Froh ist sie über die kurzen Wege – sie wohnt mit ihrem Partner nur wenige Meter von dem Geschäft in Fellbach entfernt. Und natürlich braucht es einen Ausgleich. Den bietet unter anderem der 20 Wochen alte Welpe Ami, ein Cavalier King Charles Spaniel. Er fühlt sich im Arm von Kerstin Barth sichtlich wohl.
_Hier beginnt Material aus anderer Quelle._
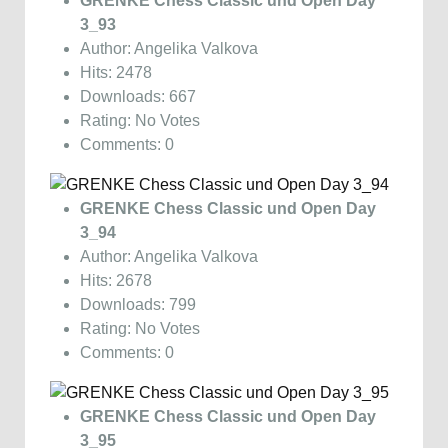
GRENKE Chess Classic und Open Day
3_93
Author: Angelika Valkova
Hits: 2478
Downloads: 667
Rating: No Votes
Comments: 0
GRENKE Chess Classic und Open Day
3_94
Author: Angelika Valkova
Hits: 2678
Downloads: 799
Rating: No Votes
Comments: 0
GRENKE Chess Classic und Open Day
3_95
Weitere Infos unter hygge-online.de.

Was heißt hygge?

Serie
 Corona, Inflation und stotternder Wirtschaft zum Trotz – im Land der Tüftler und Unternehmer wagen nach wie vor Menschen den Weg in die Selbstständigkeit. Ob mit neuen Erfindungen, innovativen Ideen oder auch neu gedachten bewährten Geschäftsmodellen: In unserer Serie „Gut gegründet“ stellen wir Jungunternehmer aus dem Rems-Murr-Kreis vor.

Hygge-Trend
  Es gibt Bücher, Magazine und Ratgeber, die sich mit Hygge beschäftigen. „Hygge“ bedeutet zusammengefasst: „Alles, was dir gut tut und gemütlich ist“. So gibt es beispielsweise in München ein Lokal, das sich Le Hygge nennt und vegane und vegetarische Speisen serviert. In Dänemark ist hygge Teil der nationalen Identität. Der Begriff wird in verschiedensten Lebenslagen verwendet. Es gibt dort sogar einen Wissenschaftler, der zum Thema Hygge forscht und lehrt: Jeppe Trolle Linnet hat dazu verschiedene Beiträge verfasst.